Though Chih blithely tells Rabbit, the part-time narrator of The Empress of Salt and Fortune, that the abbey she comes from holds countless secrets, Chih doesn’t understand just what that means until they’re entrusted with them. By the story’s end, the pride that drove Chih to become the first to learn those secrets ends up making them shudder. As their companion, Almost Brilliant, puts it, Chih is experiencing duty for the first time.
Though the series moves away from Thriving Fortune, that telling change made me want to stick with Chih, who is a mostly passive MC in The Empress of Salt and Fortune, throughout their future travels.
- The unreal meets the everyday in their life
In Between Jobs, by W.R. Gingell, we see this happen in both senses: the MC’s everyday is interrupted by the unreal, and then the unreal is interrupted by the everyday.
When Pet ends up as an actual pet of two fae and one vampire who understands won’t speak English (not until he perfects it, anyway), she gets towed through the worlds Between and Behind, spots a sword pretending to be an umbrella, learns a little Korean on the fly and witnesses violent and bizzare battles she can’t understand.
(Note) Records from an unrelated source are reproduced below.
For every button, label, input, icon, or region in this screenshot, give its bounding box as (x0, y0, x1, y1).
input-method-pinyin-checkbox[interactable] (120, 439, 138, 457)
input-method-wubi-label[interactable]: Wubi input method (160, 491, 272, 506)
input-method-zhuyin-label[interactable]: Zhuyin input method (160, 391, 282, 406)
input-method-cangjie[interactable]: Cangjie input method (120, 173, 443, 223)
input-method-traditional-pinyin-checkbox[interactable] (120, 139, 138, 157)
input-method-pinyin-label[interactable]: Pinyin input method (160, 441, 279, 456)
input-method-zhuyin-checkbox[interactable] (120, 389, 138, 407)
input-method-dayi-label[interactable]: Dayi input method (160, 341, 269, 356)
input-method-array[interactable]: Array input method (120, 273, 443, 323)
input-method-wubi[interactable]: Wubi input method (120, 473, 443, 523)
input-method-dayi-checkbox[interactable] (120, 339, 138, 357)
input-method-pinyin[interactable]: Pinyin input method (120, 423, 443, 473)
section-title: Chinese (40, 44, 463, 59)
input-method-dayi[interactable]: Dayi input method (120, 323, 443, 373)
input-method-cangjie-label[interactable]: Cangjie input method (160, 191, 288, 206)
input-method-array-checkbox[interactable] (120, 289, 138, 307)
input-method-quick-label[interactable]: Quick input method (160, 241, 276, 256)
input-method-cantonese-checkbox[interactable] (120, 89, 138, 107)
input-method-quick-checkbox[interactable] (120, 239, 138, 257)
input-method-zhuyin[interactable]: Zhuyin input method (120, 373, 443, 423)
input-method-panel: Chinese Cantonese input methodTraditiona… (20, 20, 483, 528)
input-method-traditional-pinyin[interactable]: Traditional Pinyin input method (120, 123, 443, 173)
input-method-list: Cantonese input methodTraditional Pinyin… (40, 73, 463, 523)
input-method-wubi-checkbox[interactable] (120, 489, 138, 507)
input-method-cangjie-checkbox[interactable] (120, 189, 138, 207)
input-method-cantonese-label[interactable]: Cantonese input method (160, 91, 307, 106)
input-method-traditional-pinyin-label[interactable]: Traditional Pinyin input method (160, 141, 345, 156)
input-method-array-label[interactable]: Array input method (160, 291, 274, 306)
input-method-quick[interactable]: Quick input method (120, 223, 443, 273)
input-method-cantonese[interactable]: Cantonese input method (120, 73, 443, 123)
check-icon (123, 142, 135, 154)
Being adaptable, she mostly manages to keep up, even if she can’t grasp everything she sees, and it’s interesting and hilarious to see her developing her new skills, often to the astonishment of her “three psychos.”
As fantastical (and often awkward) as that is, it’s when a policeman starts poking around that things get really interesting. Pet has to explain or redirect him from what was, until recently, unexplainable. She’s seen it with her own eyes, after all. Seeing those two (technically three) worlds constantly clashing, and watching Pet navigate it, makes for one endearing narrator and a very interesting start to The City Between series.
(Of course, you could also go the other way and have the MC blunder through the unreal. Dent Arthur Dent comes to mind.)